Estos medios yo no los procuraba, antes me parecía desatino, porque una mujercilla tan sin poder como yo bien entendía que no podía hacer nada; mas cuando al alma vienen estos deseos no es en su mano desecharlos. El amor de contentar a Dios y la fe hacen posible lo que por razón natural no lo es; y así, en viendo yo la gran voluntad de nuestro Reverendísimo General para que hiciese más monasterios, me pareció los veía hechos. Acordándome de las palabras que nuestro Señor me había dicho, veía ya algún principio de lo que antes no podía entender […].

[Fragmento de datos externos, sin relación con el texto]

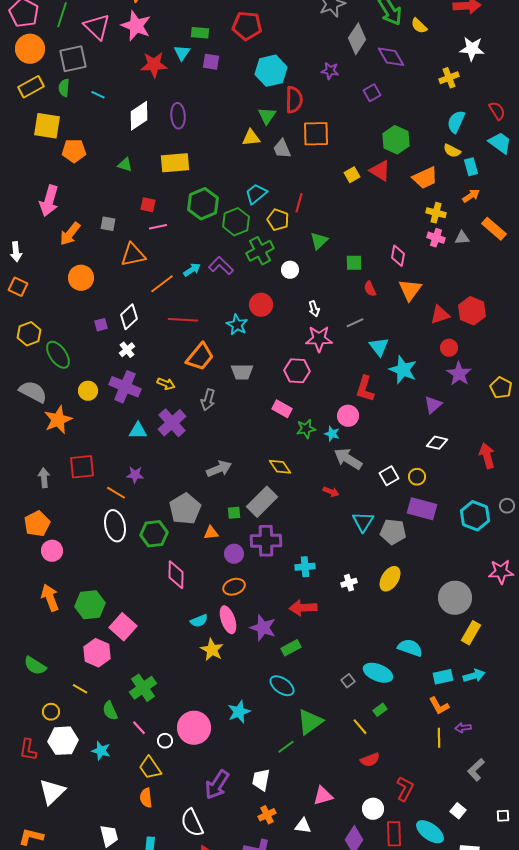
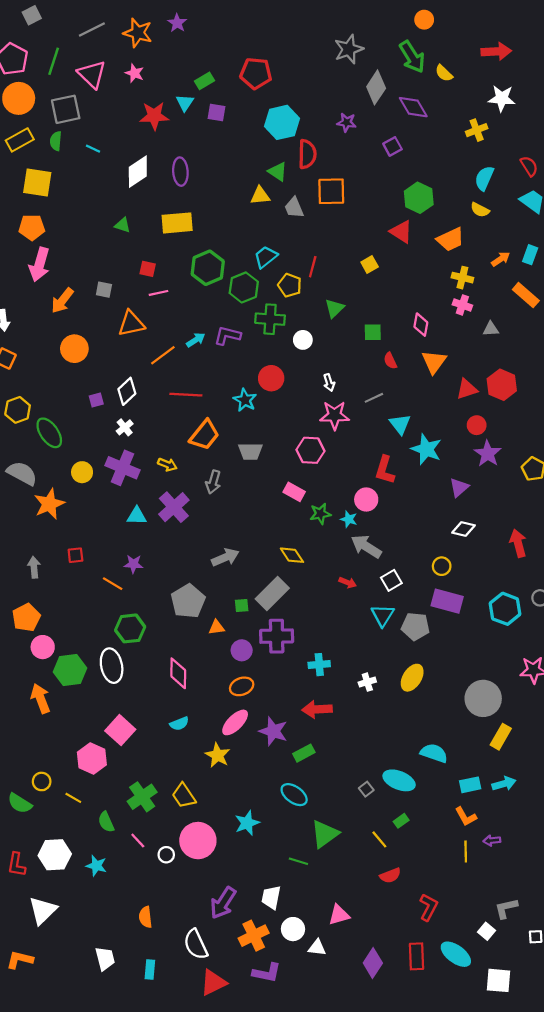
pink star: (136, 26) -> (135, 73), size x0.6
green rectangle: (200, 33) -> (204, 81), turned -36
green triangle: (267, 116) -> (278, 172), turned -30
orange pentagon: (74, 151) -> (32, 227), moved
cyan rectangle: (471, 167) -> (530, 255), moved, turned 36
yellow square: (352, 175) -> (370, 265), moved
gray triangle: (462, 238) -> (491, 329), moved
green cross: (260, 251) -> (270, 319), turned 32
purple L-shape: (221, 266) -> (227, 336), turned -30
red square: (82, 467) -> (75, 555), size x0.6
white square: (389, 476) -> (391, 580), moved
white ellipse: (115, 526) -> (112, 666), moved
green hexagon: (154, 534) -> (130, 628), moved
green hexagon: (90, 605) -> (70, 670), moved
pink ellipse: (228, 620) -> (235, 722), turned 64
cyan semicircle: (199, 621) -> (179, 724), moved
green semicircle: (35, 666) -> (20, 803), moved
yellow circle: (51, 712) -> (42, 781), moved
green line: (286, 747) -> (298, 861), turned 54
yellow trapezoid: (150, 768) -> (184, 796), moved
gray L-shape: (476, 770) -> (506, 908), moved, turned 30
white circle: (373, 809) -> (293, 929), moved
orange cross: (267, 815) -> (254, 936), moved, size x1.5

Pasados algunos días, considerando yo cuán necesario era, si se hacían monasterios de monjas, que hubiese frailes de la misma Regla, y viendo ya tan pocos en esta Provincia, que aun me parecía se iban a acabar, encomendándolo mucho a nuestro Señor, escribí a nuestro P. General una carta suplicándoselo lo mejor que yo supe, dando las causas por donde sería gran servicio de Dios; y los inconvenientes que podía haber no eran bastantes para dejar tan buena obra, y poniéndole delante el servicio que haría a nuestra Señora, de quien era muy devoto. Ella debía ser la que lo negoció; porque esta carta llegó a su poder estando en Valencia, y desde allí me envió licencia para que se fundasen dos monasterios, como quien deseaba la mayor religión de la Orden […].

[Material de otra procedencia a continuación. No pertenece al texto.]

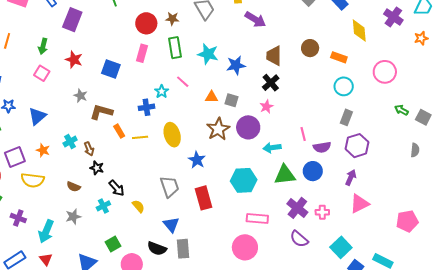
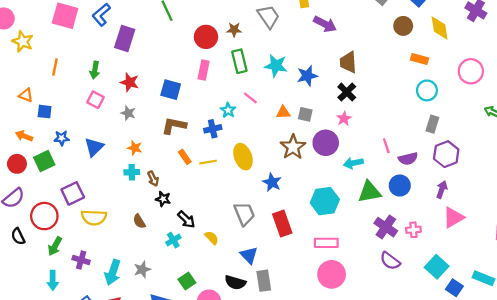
brown circle: (310, 48) -> (403, 26), moved
gray star: (81, 96) -> (128, 113), moved
brown L-shape: (101, 112) -> (174, 126), moved
cyan cross: (70, 142) -> (132, 172), turned 32
orange star: (43, 150) -> (135, 148), moved
brown semicircle: (74, 187) -> (139, 221), turned 40
gray star: (73, 217) -> (142, 269), moved
pink rectangle: (257, 219) -> (326, 243), moved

Pues estando yo ya consolada con las licencias, creció más mi cuidado, por no haber fraile en la Provincia, que yo entendiese, para ponerlo por obra, ni seglar que quisiese hacer tal comienzo. Yo no hacía sino suplicar a nuestro Señor que siquiera una persona despertase. Tampoco tenía casa, ni cómo la tener. Hela aquí una pobre monja descalza, sin ayuda de ninguna parte, sino del Señor, cargada de patentes y buenos deseos y sin ninguna posibilidad para ponerlo por obra. El ánimo no desfallecía ni la esperanza, que, pues el Señor había dado lo uno, daría lo otro. Ya todo me parecía muy posible, y así lo comencé a poner por obra.
¡Oh grandeza de Dios! ¡Y cómo mostráis vuestro poder en dar osadía a una hormiga! ¡Y cómo, Señor mío, no queda por Vos el no hacer grandes obras los que os aman, sino por nuestra cobardía y pusilanimidad! Como nunca nos determinamos, sino llenos de mil temores y prudencias humanas, así, Dios mío, no obráis vos vuestras maravillas y grandezas. ¿Quién más amigo de dar, si tuviese a quién, ni de recibir servicios a su costa? Plega a Vuestra Majestad que os haya yo hecho alguno y no tenga más cuenta que dar de lo mucho que he recibido, amén. (Fundaciones 2, 3-7).
Porque me acaecía algunas veces que se trataba de fundación, hallarme con tantos males y dolores, que yo me congojaba mucho, porque me parecía que aun para estar en la celda sin acostarme no estaba; y tornarme a nuestro Señor, quejándome a Su Majestad y diciéndole que cómo quería hiciese lo que no podía, y después, aunque con trabajo, Su Majestad daba fuerzas, y con el hervor que me ponía y el cuidado, parece que me olvidaba de mí.
A lo que ahora me acuerdo nunca dejé fundación por miedo del trabajo, aunque de los caminos, en especial largos, sentía gran contradicción; mas en comenzándolos a andar me parecía poco, viendo en servicio de quién se hacía y considerando que en aquella casa se había de alabar el Señor y haber Santísimo Sacramento. (Fundaciones 18, 4-5).